A packaging converter in Lagos was facing a decision that thousands of factory owners face every year. His raw material cost — virgin LDPE at $1,180/ton delivered — consumed 73% of his total operating cost. A recycled PE supplier offered post-industrial LDPE regrind at $620/ton. The price difference: $560 per ton. At his output of 420 tons per year, switching entirely to recycled would save $235,200 annually — more than his net profit margin in the previous year.
He asked me a question I hear frequently across the 120+ blown film factories I work with: "If recycled PE is so much cheaper, why isn't everyone using it for everything?"

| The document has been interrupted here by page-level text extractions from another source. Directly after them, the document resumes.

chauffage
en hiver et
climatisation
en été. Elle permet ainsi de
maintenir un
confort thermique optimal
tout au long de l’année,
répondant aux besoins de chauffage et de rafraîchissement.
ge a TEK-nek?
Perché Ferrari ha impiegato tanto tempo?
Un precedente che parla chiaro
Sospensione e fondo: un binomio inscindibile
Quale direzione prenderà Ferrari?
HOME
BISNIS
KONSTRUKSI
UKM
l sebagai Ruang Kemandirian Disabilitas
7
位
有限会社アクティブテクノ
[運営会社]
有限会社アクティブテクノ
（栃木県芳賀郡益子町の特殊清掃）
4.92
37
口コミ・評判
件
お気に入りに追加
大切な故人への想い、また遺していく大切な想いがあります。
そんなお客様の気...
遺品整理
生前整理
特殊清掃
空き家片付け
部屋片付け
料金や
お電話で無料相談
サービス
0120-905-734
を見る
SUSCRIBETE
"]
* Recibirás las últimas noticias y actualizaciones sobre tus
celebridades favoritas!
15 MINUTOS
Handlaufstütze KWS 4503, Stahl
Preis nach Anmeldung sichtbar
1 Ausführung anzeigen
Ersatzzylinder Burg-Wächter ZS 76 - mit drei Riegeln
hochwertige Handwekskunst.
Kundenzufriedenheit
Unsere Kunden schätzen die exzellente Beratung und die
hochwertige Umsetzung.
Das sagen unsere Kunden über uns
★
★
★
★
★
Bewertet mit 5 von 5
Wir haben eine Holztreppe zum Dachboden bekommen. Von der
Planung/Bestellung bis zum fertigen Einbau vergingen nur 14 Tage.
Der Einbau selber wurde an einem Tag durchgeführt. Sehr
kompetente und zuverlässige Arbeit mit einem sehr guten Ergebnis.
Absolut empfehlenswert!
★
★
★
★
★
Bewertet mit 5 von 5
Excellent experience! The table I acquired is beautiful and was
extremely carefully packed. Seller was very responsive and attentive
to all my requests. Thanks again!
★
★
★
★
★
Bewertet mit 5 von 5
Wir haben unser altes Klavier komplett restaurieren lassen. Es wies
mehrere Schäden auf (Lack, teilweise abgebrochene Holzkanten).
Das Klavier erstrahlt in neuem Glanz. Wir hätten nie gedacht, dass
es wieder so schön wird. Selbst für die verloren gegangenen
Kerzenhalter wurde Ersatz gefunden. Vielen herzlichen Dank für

The answer is in the data. Recycled PE is not a cheaper version of virgin PE. It is a different material with a different performance profile, a different set of failure modes, and a different set of applications where it makes economic sense. This article provides the numbers you need to decide which material belongs in which layer of your film — and when to pay the virgin premium.
Virgin LDPE is polymerized from ethylene gas in a reactor under precisely controlled temperature, pressure, and catalyst conditions. Every pellet has the same molecular weight, the same branching structure, the same melt flow behavior, and the same additive package. Virgin PE is an engineered material. Recycled PE is a recovered material. The difference is not philosophical — it is measurable in every property that matters for blown film production.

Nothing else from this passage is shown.